◆ Work task
Can you find the lines of the listing that include "varer" and copy every one?

-- Opening Marker --

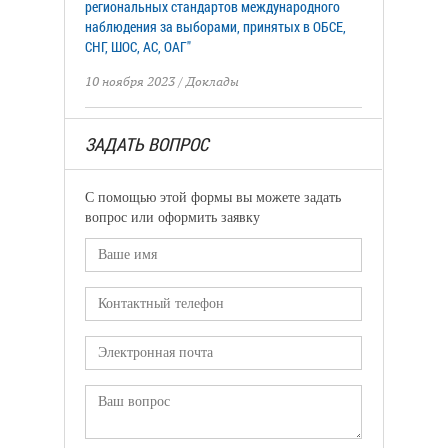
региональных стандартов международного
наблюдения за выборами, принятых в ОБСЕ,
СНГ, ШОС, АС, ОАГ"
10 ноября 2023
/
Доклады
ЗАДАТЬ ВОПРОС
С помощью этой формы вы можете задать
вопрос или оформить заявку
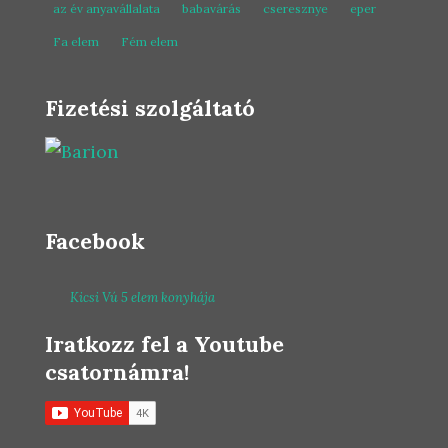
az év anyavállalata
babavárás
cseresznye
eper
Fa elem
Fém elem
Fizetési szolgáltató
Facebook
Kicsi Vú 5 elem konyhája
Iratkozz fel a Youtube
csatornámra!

-- Closing Marker --
-- Opening Marker --

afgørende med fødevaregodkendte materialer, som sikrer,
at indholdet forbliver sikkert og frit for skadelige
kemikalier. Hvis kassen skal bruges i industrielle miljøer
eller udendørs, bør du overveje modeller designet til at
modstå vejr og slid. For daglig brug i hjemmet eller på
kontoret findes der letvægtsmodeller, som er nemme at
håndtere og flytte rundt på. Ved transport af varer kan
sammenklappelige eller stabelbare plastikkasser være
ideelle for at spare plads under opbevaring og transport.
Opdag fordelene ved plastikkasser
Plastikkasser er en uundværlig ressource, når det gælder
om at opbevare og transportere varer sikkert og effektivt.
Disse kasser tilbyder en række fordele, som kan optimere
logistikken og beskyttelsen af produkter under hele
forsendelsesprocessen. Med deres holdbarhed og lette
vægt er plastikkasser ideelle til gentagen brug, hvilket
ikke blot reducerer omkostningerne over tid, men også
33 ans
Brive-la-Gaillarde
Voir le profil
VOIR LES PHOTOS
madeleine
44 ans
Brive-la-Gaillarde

-- Closing Marker --

◆ Completed exercise
håndtere og flytte rundt på. Ved transport af varer kan
om at opbevare og transportere varer sikkert og effektivt.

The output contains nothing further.